Execs Not Confident Employees Will Speak Up About Unethical Conduct, Deloitte Report Finds

Just under one-third of corporate executives participating in a recent survey are highly confident that their companies' employees will report unethical behavior.

The report, titled "Global Ethics and Compliance in Uncertain Times: Leveling the Playing Field," is from consultancy giant Deloitte and reflects the responses of more than 930 C-suite and other executives who participated in the survey during a Deloitte webcast in May.

The No. 1 reason executives believe that, despite regulations, employees struggle with ethics and compliance? The inconsistency of clear, concise and frequent ethics program communications and training for all employees.

For that reason, Don Fancher, Deloitte risk and financial advisory principal and U.S. forensic leader, recommends that companies evaluate their training programs, considering factors such as whether the programs are interactive, if they are delivered virtually versus live and if they include new material addressing regulatory and compliance issues that may have arisen in the past year.

"What really works well is not just giving the information but putting examples in front of the employees and having them role play," Fancher said in an interview. "It puts them in a more normal situation and allows them to say: 'How would I respond?'"

He also urged companies to consider the global nature of training programs and to tailor them accordingly, noting that relevant ethical issues may vary from country to country.

The survey also found:

More than half of respondents 52.4 percent say global corporate ethical behavior has improved since the enactment of the federal Sarbanes-Oxley Act in July 2002.

Only 41.3 percent of respondents believe their companies' global ethics cultures are strong.

In addition to inconsistent training, the other challenges to employees' compliance with global ethics programs are the lack of incentives and repercussions surrounding ethical and unethical behavior respectively, varied ethical postures of third parties with whom employees regularly interact and differing ethical standards for various employee groups.
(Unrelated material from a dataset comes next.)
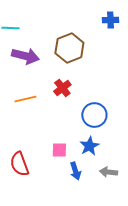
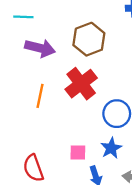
red cross: (62, 88) -> (81, 84), size x1.6
orange line: (25, 99) -> (40, 96), turned -65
A company's general counsel or chief legal officer has "a significantly important role to play" in improving employees' compliance with global ethics programs, Fancher said. Combining the GC's experience of responding to an allegedly unethical situation after it occurs with the chief compliance officer's duty of implementing proactive measures to prevent such conduct provides the company with a "more modern response" to ethics and compliance, he said.